Sensasi Berlayar di Laut Lepas Menuju Hamparan Surga Kecil

Siapa tak penasaran dengan Labuan Bajo, hamparan surga kecil di perairan Barat Pulau Flores, Nusa Tenggara Timur (NTT). Namanya harum dengan keindahan alamnya yang menakjubkan. Belakangan, wisata Labuan Bajo ngetren dan banyak yang memasukannya ke daftar mesti tempat yang mesti dikunjungi untuk berlibur.

Labuan Bajo terletak di Kecamatan Komodo, Kabupaten Manggarai Barat. Saat ini, Labuan Bajo menjadi keliru satu berasal dari lima destinasi wisata Super Prioritas yang tengah dikembangkan di Indonesia.

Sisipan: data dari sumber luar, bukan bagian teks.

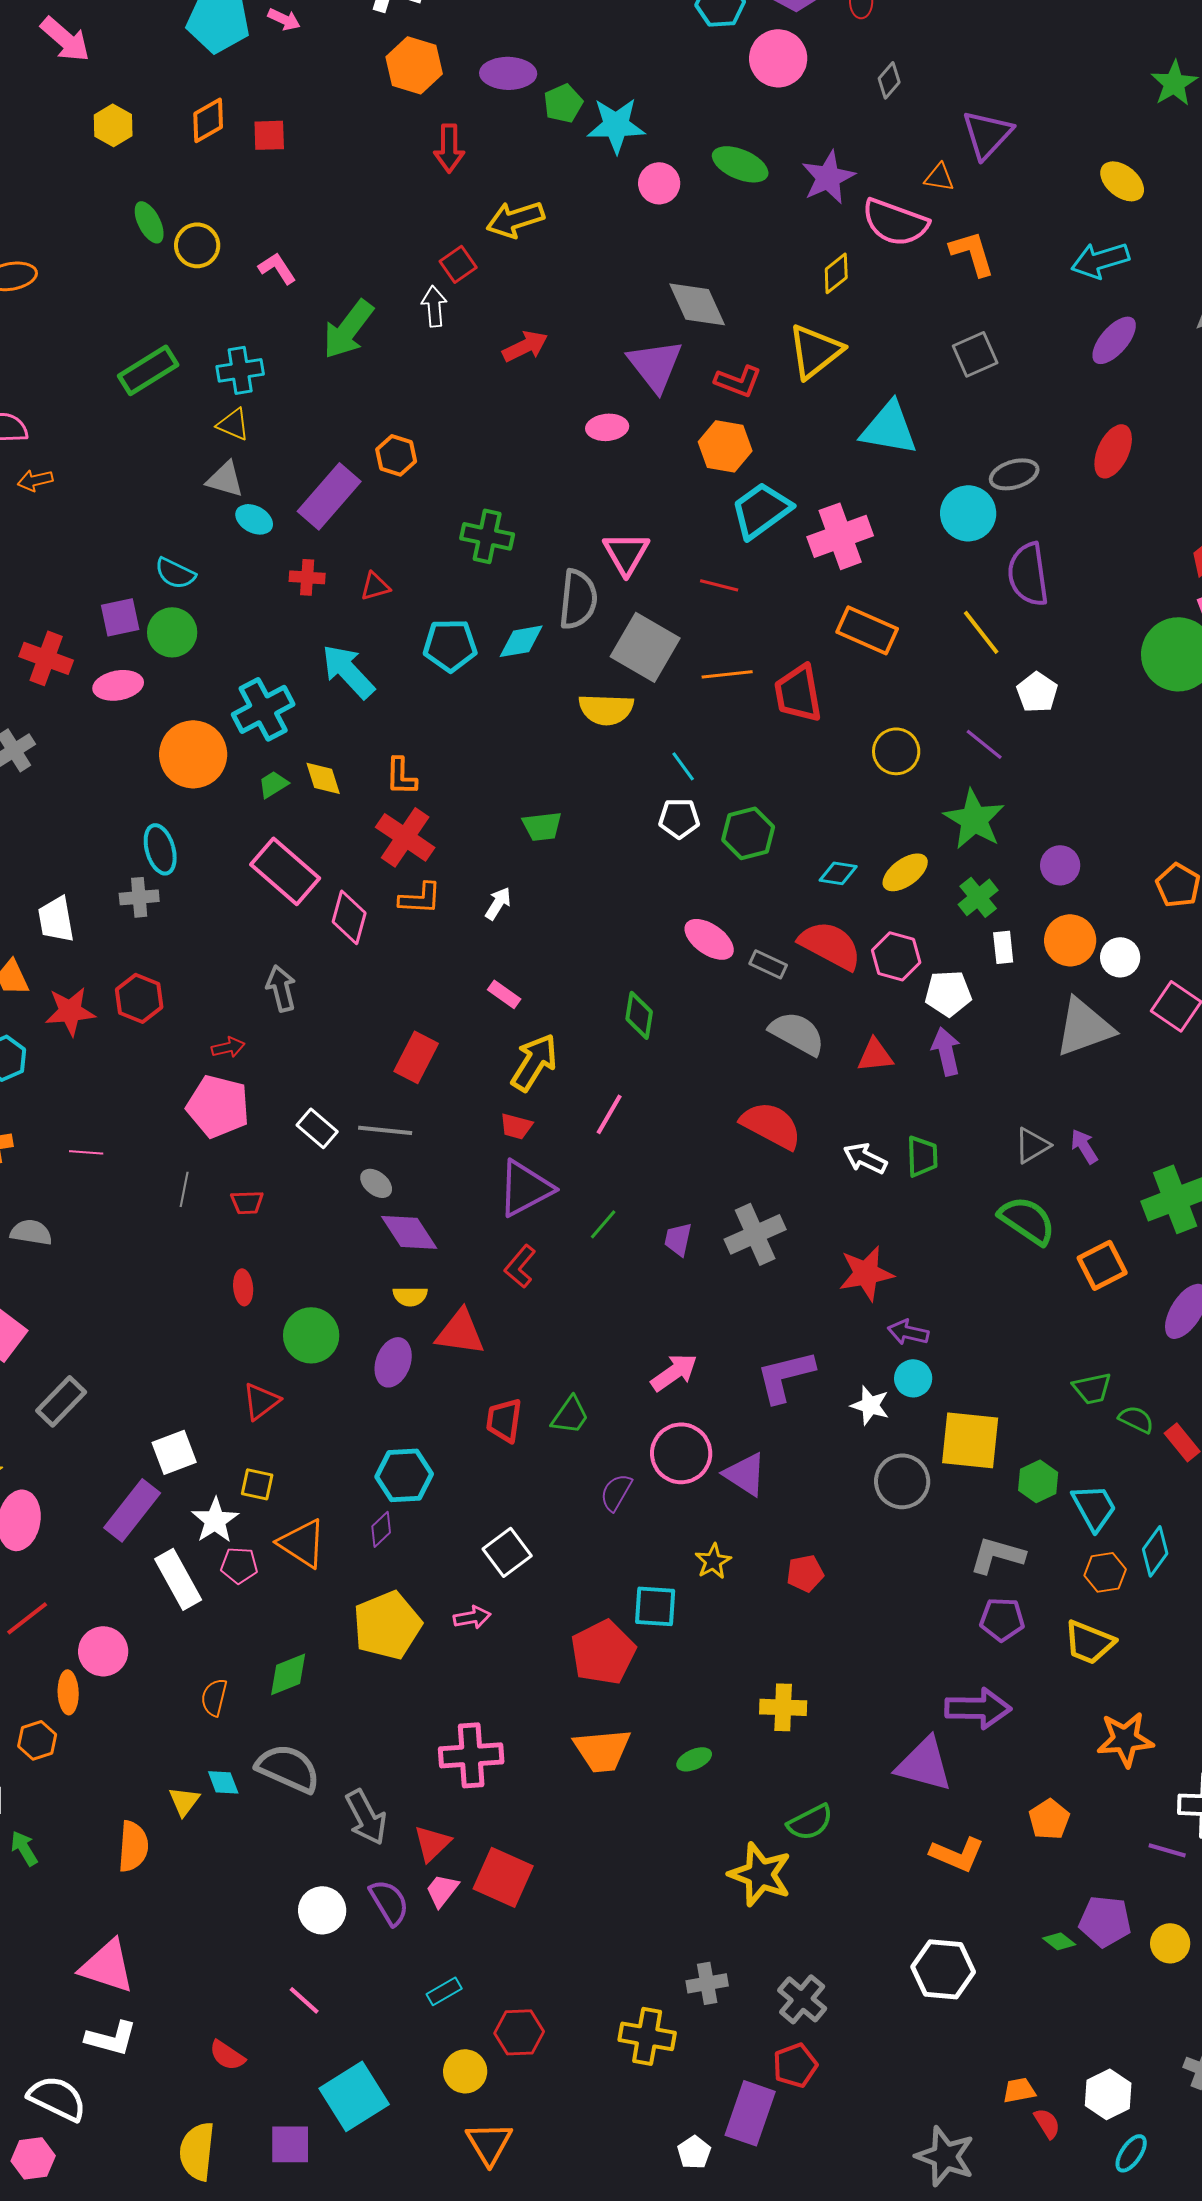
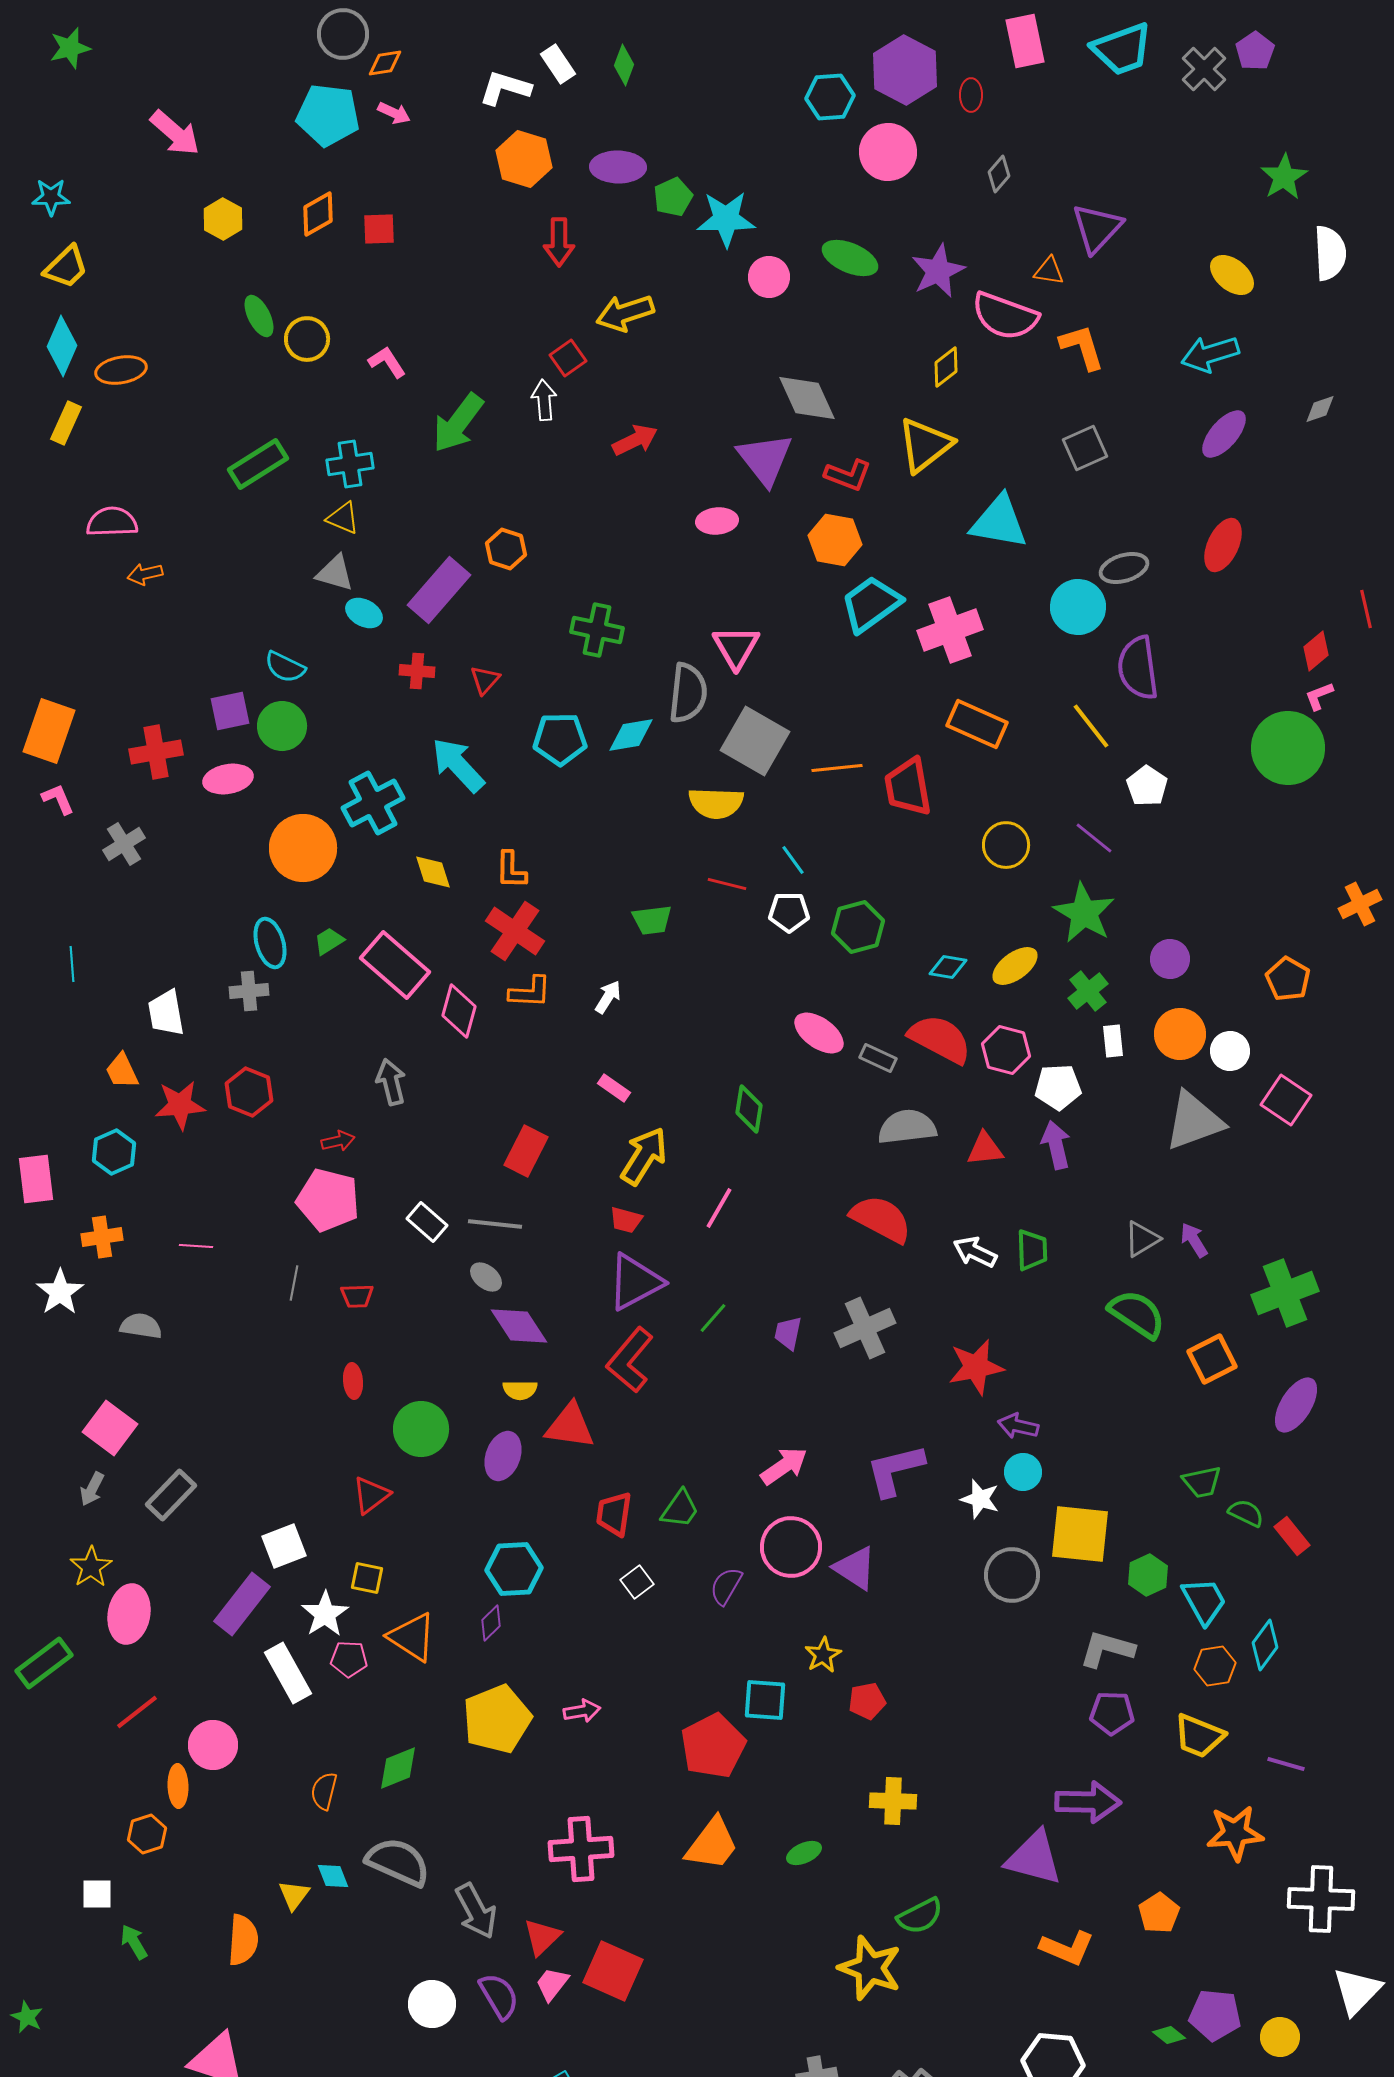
red line: (719, 585) -> (727, 884), moved
red triangle: (375, 586) -> (485, 680), turned -32
red cross: (46, 658) -> (156, 752), turned -30
green trapezoid: (273, 784) -> (329, 941), moved
gray semicircle: (797, 1033) -> (907, 1127), turned -36
red L-shape: (520, 1266) -> (630, 1360), size x1.5
white square: (507, 1552) -> (637, 1582), moved, size x0.7
red pentagon: (805, 1573) -> (867, 1701), moved
orange trapezoid: (602, 1750) -> (712, 1844), turned -48
purple line: (1167, 1850) -> (1286, 1764), moved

Tim Gerakan Anak Negeri (GAN) tak mau ketinggalan menyaksikan eksotisme Labuan Bajo secara langsung dengan Sewa speedboat labuan bajo. Pemimpin redaksi (Pemred), general manager (GM) hingga redaktur pelaksana (redpel) Radar Bogor Grup berkesampatan menjelajahi wilayah di Timur Indonesia itu sepanjang empat hari sejak 14-17 Januari 2021 melalui ekspedisi bertajuk ‘Cerita Indonesia, Spirit of Labuan Bajo’.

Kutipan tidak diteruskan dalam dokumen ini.